Roanoke Times Copyright (c) 1995, Landmark Communications, Inc. DATE: SUNDAY, October 16, 1994 TAG: 9410170014 SECTION: CURRENT PAGE: NRV-16 EDITION: NEW RIVER VALLEY SOURCE: ROBERT FREIS STAFF WRITER DATELINE: CHRISTIANSBURG LENGTH: Long
Over the past century, thousands of permanent guests - including this town's leading citizens - have checked into Sunset Cemetery,
resting on a hillside that's below heaven but higher than the community they left behind.
There, beneath hemlock boughs and stone obelisks, they have awaited Judgment Day while years of benign neglect made Sunset Cemetery the eternal innkeeper's nightmare. Some residents were unknown, and the families of others couldn't be found to pay for their keep.
While the tenants never complained, townsfolk became increasingly concerned about Sunset Cemetery's decline. By the late 1980s it had an eerie Halloween-night atmosphere: shaggy weeds, wilted flowers and toppled headstones.
After all, as Christiansburg Town Manager John Lemley said, the way you maintain a cemetery for the deceased says a lot about how you maintain your community for the living.
"The way it was beginning to look was creating an impression," Lemley said of Sunset Cemetery. "Not a very good one."
In 1988, trustees of Christiansburg Cemetery Corp., the 74-year-old organization that managed the graveyard, announced plans to disband. They asked the town to take over.
Town Council, after review, backed away from government control but said Sunset Cemetery needed to be resurrected.
Ann Carter smiles ruefully and shakes her head as she recalls the fateful meeting when she, fellow Town Council member Scott Weaver and several others became the new caretakers of Sunset Cemetery. "We walked in as members of a committee ... and walked out in charge of the whole thing."
More than four years later, Carter and Weaver continue to manage Sunset Cemetery, a demanding responsibility that has become practically a full-time job, with civic gratitude as their only payment.
"They've turned the place around 100 percent," said Dick Horne of Christiansburg's Richardson-Horne Funeral Home. "They have it looking better than I've seen it in 25 years."

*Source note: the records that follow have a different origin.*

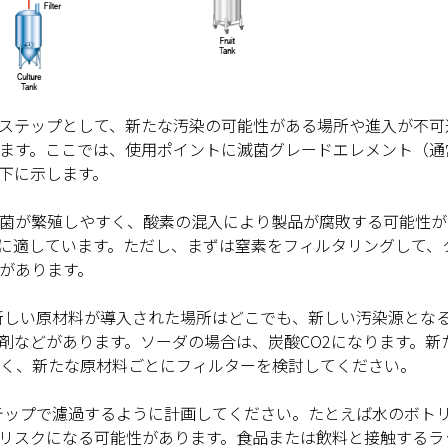
ステップとして、新たな汚染の可能性がある場所や進入が不可
ます。ここでは、使用ポイントに滅菌グレードエレメント（通常
下に示します。
菌が繁殖しやすく、酸素の混入により製品が腐敗する可能性が
に適しています。ただし、まずは窒素をフィルタリングして、
があります。
新しい原材料が導入された場所はどこでも、新しい汚染源とな
剤などがあります。ソーダの場合は、炭酸CO2になります。新
く、新たな原材料ごとにフィルターを検討してください。
テップで濾過するように計画してください。たとえば水のボト
リスクになる可能性があります。食品または飲料と接触するラ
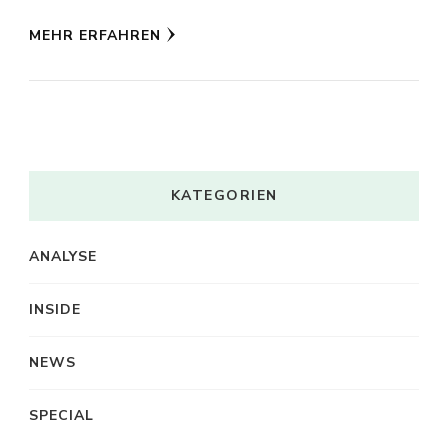
MEHR ERFAHREN
KATEGORIEN
ANALYSE
INSIDE
NEWS
SPECIAL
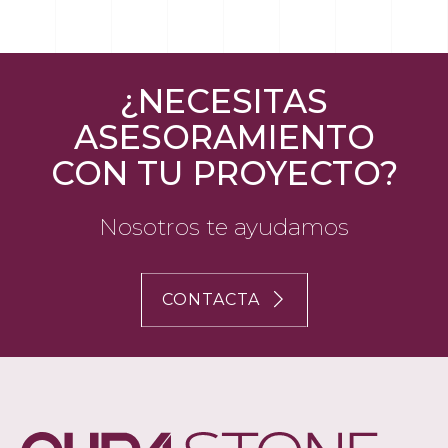
¿NECESITAS
ASESORAMIENTO
CON TU PROYECTO?
Nosotros te ayudamos
CONTACTA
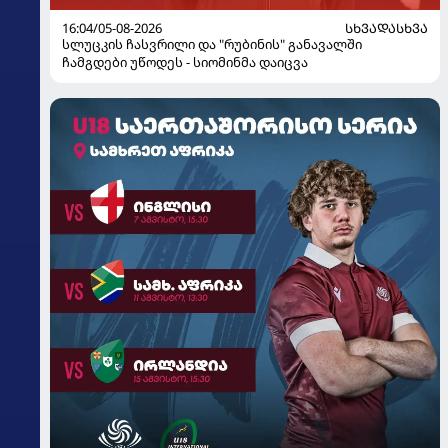
16:04/05-08-2026
ᲡᲮᲕᲐᲓᲐᲡᲮᲕᲐ
სლუცკის ჩასვრილი და "რუბინის" განავალში
ჩამგდები უწოდეს - სიომინმა დაიცვა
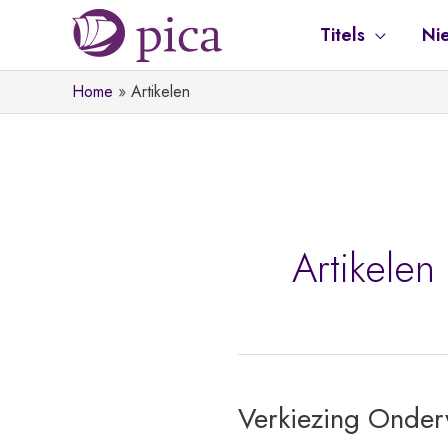
Ga
Titels
Ni
naar
de
Home
Artikelen
inhoud
Artikelen
Verkiezing Onder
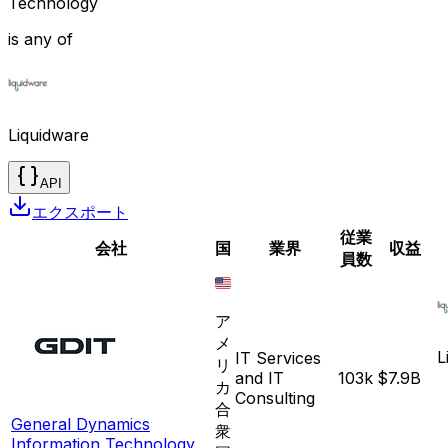
Technology
is any of
Liquidware
API
エクスポート
従業
会社
国
業界
収益
員数
ア
メ
L
IT Services
リ
and IT
103k
$7.9B
カ
Consulting
合
General Dynamics
衆
Information Technology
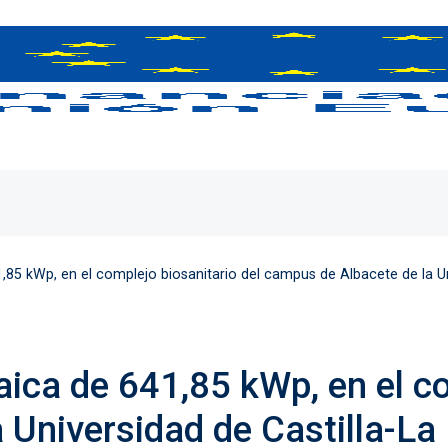
41,85 kWp, en el complejo biosanitario del campus de Albacete de la U
taica de 641,85 kWp, en el c
 Universidad de Castilla-L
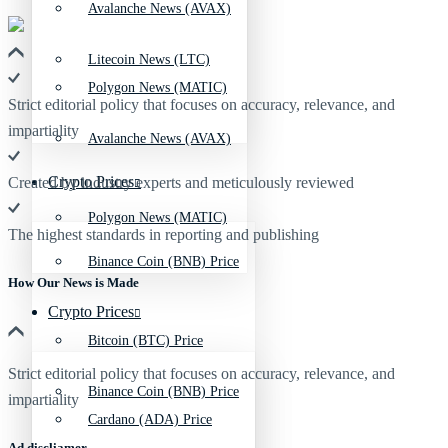
Avalanche News (AVAX)
Litecoin News (LTC)
Polygon News (MATIC)
Strict editorial policy that focuses on accuracy, relevance, and
impartiality
Avalanche News (AVAX)
Crypto Prices
Created by industry experts and meticulously reviewed
Polygon News (MATIC)
The highest standards in reporting and publishing
Binance Coin (BNB) Price
How Our News is Made
Crypto Prices
Bitcoin (BTC) Price
Strict editorial policy that focuses on accuracy, relevance, and
Binance Coin (BNB) Price
impartiality
Cardano (ADA) Price
Ad discliamer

Weaver, with weary pride, said, "When we took over, it was the damnedest mess you ever saw in your life."
"We've come a long way," added Carter.
Asked if operating the cemetery has been a labor of love, Weaver rubbed his forehead and laughed. "Sometimes love, sometimes hate. It sure is a labor," he said.
On a sunny morning, with the aroma of freshly mowed grass in the air, Carter and Weaver sat in the white cinder-block building that's the cemetery's field office and equipment shed.
They came - as they do most weekdays and many weekends - to confer with J.D. Worrell, the cemetery's maintenance man. Worrell, a town employee and the cemetery's only full-time worker, Christiansburg's primary contribution to Sunset Cemetery's upkeep. Beyond him, Carter, Weaver and three other appointed directors run the cemetery independently and voluntarily, as a nonprofit corporation. The sale of cemetery plots is their stock in trade.
"We're not in business as such, but it's run as a business," Carter said.
Carter was already intimately involved in Sunset Cemetery. Family members, including her husband, are buried there. She plans to be, also. "I couldn't stand to see the deterioration," she said.
When they began, the 33-acre cemetery on South Franklin Street sprouted more weeds than grass. It had potholed avenues and dilapidated equipment. It also had an outdated racial segregation clause they discarded.
The landscaping problems were tackled on a shoestring budget with an assortment of inexpensive laborers, including lawbreakers serving community sentencing time. Worrell's appointment two years ago to handle maintenance was a big relief to Carter and Weaver and a boon to the cemetery's appearance.
The gravest challenge arose after Carter and Weaver dug into the cemetery's records. "Just a box of maps, all crumpled up, and whatever," Carter shuddered. "We didn't know what condition it was really in."
They found a haphazard, incomplete handwritten ledger of burials dating from the 1880s. During the six years prior to their takeover, no records of burials had been kept whatsoever.
A massive reckoning ensued. Funeral homes were contacted to reconstruct the missing years. Carter and fellow board member Mary Ann Hinshelwood took pen and pencil and walked the grounds, recording each gravestone's name, a monumental task in a cemetery with around 10,000 occupants.
In addition to reconstructing a census, Carter traced relatives of the deceased, a genealogical research project that Carter calls "a nightmare."
Once a pasture on the edge of town, Sunset Cemetery was founded about 1870. The first burials occurred soon afterward. Some graves that predate the cemetery were relocated to the new graveyard.
Probably the most notorious Christiansburg resident buried there - in an unmarked grave - is Virginia Wardlaw of the murderous "black sisters," who were accused in 1910 of killing relatives for insurance money.
In return for their investment, many original stockholders in the Christiansburg Cemetery Corp. got 10-plot squares for their families. However, some of those squares were virtually empty. Carter and Weaver had to determine what plots were occupied, and by whom - to avoid reselling a grave that was already taken (which, fortunately, hasn't happened). "Unless you find someone with the same name, you can't sell the plot," Weaver said.
Family members tracked down by Carter got a letter asking for financial help with cemetery upkeep. The response was encouraging.
Additionally, Carter will soon complete a computer database listing the cemetery's occupants, a record that simplifies billing and makes it easier to answer the many requests she receives for genealogical information.
Both Carter and Weaver hope the town will reconsider taking over the rehabilitated Sunset Cemetery now. Lemley said that's a possibility. "You can't expect those folks to do it forever."
Richardson says Carter and Weaver are responsible for restoring Sunset Cemetery's respectability. "People don't appreciate all the work they've done," he said.
Carter admits she's weary of the responsibility, yet finds the inspiration to continue by strolling around Sunset Cemetery. "I find solace. It's a beautiful cemetery, really. There's a lot of peace here."